So which companies are required to file? Under the CTA, companies must file if they are either formed by filing a document with the secretary of state or similar tribal office, or formed in a foreign country that’s registered to do business in the US. The Act also states many exemptions, most notably the “large operating companies” exemption. The requirements for being a “large operating company” include employing more than 20 full-time employees, accruing more than $5 million a year in gross receipts or sales, and operating from a physical office in the US. If your business meets these three criteria, you are exempt from filing.

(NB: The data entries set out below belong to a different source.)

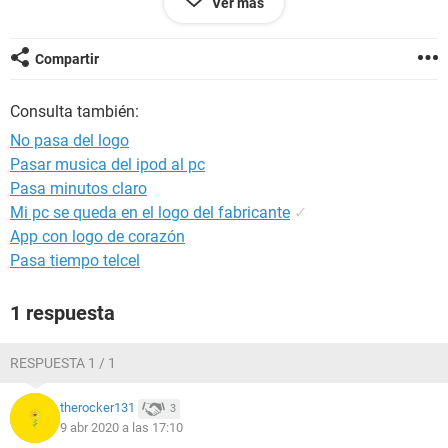
Ver más
Configuración:
Android / Chrome 68.0.3440.91
Compartir
Consulta también:
No pasa del logo
Pasar musica del ipod al pc
Pasa minutos claro
Mi pc se queda en el logo del fabricante
✓
App con logo de corazón
Pasa tiempo telcel
1 respuesta
RESPUESTA 1 / 1
therocker131
3
9 abr 2020 a las 17:10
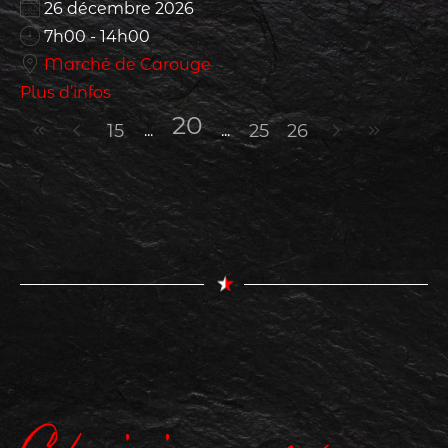
26 décembre 2026
7h00 - 14h00
Marché de Carouge
Plus d’infos
20
15
25
26
Choisissez votre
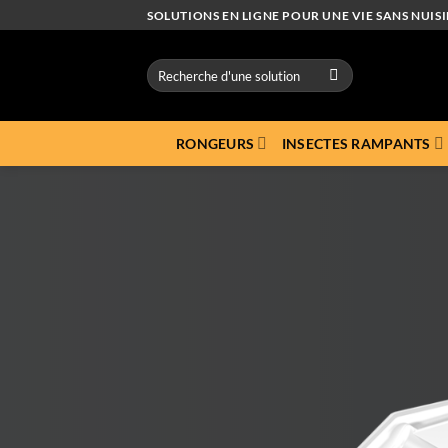
Passer
SOLUTIONS EN LIGNE POUR UNE VIE SANS NUISI
au
contenu
Recherche
pour :
RONGEURS
INSECTES RAMPANTS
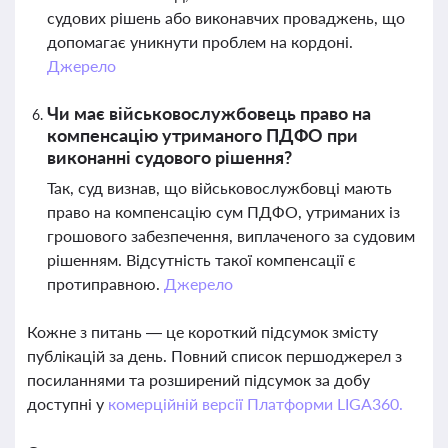
судових рішень або виконавчих проваджень, що
допомагає уникнути проблем на кордоні.
Джерело
Чи має військовослужбовець право на
компенсацію утриманого ПДФО при
виконанні судового рішення?
Так, суд визнав, що військовослужбовці мають
право на компенсацію сум ПДФО, утриманих із
грошового забезпечення, виплаченого за судовим
рішенням. Відсутність такої компенсації є
протиправною.
Джерело
Кожне з питань — це короткий підсумок змісту
публікацій за день. Повний список першоджерел з
посиланнями та розширений підсумок за добу
доступні у
комерційній версії Платформи LIGA360.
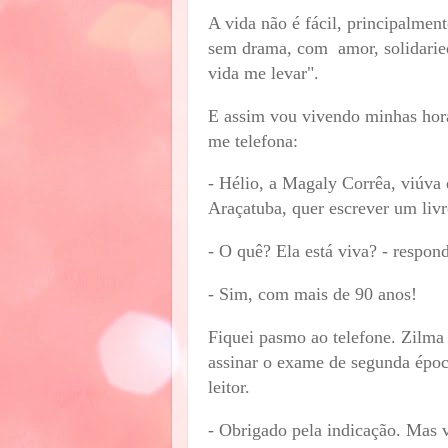
A vida não é fácil, principalmen
sem drama, com amor, solidarie
vida me levar".
E assim vou vivendo minhas hora
me telefona:
- Hélio, a Magaly Corrêa, viúva 
Araçatuba, quer escrever um livr
- O quê? Ela está viva? - respon
- Sim, com mais de 90 anos!
Fiquei pasmo ao telefone. Zilma 
assinar o exame de segunda época
leitor.
- Obrigado pela indicação. Mas 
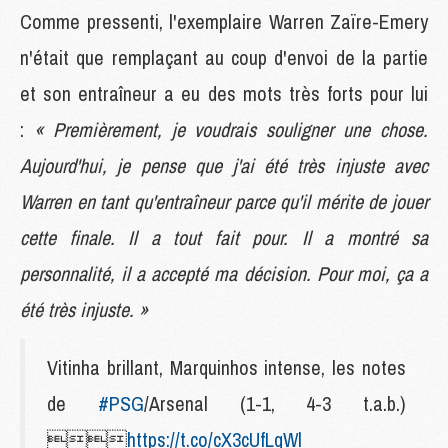
Comme pressenti, l'exemplaire Warren Zaïre-Emery
n'était que remplaçant au coup d'envoi de la partie
et son entraîneur a eu des mots très forts pour lui
:
« Premièrement, je voudrais souligner une chose.
Aujourd'hui, je pense que j'ai été très injuste avec
Warren en tant qu'entraîneur parce qu'il mérite de jouer
cette finale. Il a tout fait pour. Il a montré sa
personnalité, il a accepté ma décision. Pour moi, ça a
été très injuste. »
Vitinha brillant, Marquinhos intense, les notes
de
#PSG
/Arsenal (1-1, 4-3 t.a.b.)

https://t.co/cX3cUfLqWl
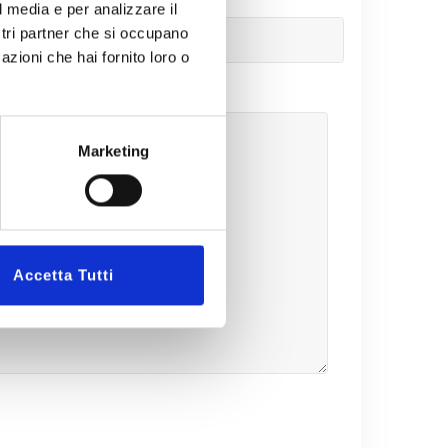
l media e per analizzare il
ostri partner che si occupano
azioni che hai fornito loro o
Marketing
Accetta Tutti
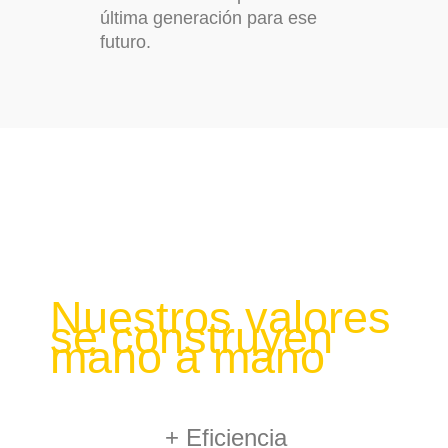
última generación para ese
futuro.
Nuestros valores
se construyen
mano a mano
+ Eficiencia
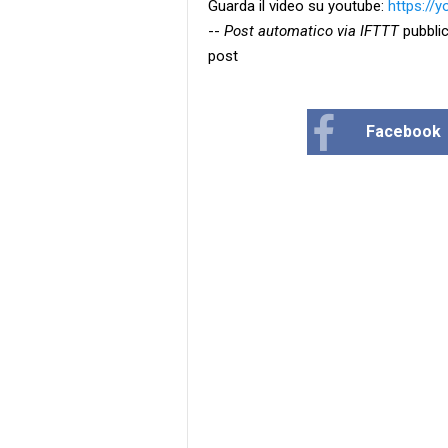
Guarda il video su youtube:
https://
--
Post automatico via IFTTT
pubblic
post
Facebook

While Powertainment meets two of the three requirements of a “large operating company”, it only employs 18 people. Thus, the exemption doesn’t apply to them. Powertainment must still report to FinCEN.

Beneficial Ownership Requirements 

So who exactly is a beneficial owner of the company? The CTA lists out two criteria, each being sufficient on its own to meet the Act’s definition. The first criteria mandates FinCEN notification for individuals owning or controlling at least 25% of the reporting company’s ownership. The second criteria requires reporting someone (and not necessarily an owner) who exercises “substantial control” over the reporting company.

This begs the question: What constitutes having “substantial control” over a company? It can encompass many different forms. It can mean serving as a company officer, having the power to appoint or remove members, making decisions for the company, and exercising “substantial influence” over the company’s important matters. In addition, the government can also look at other characteristics not listed to determine if an owner has “substantial control” over the company. Clearly, this definition is not entirely definite.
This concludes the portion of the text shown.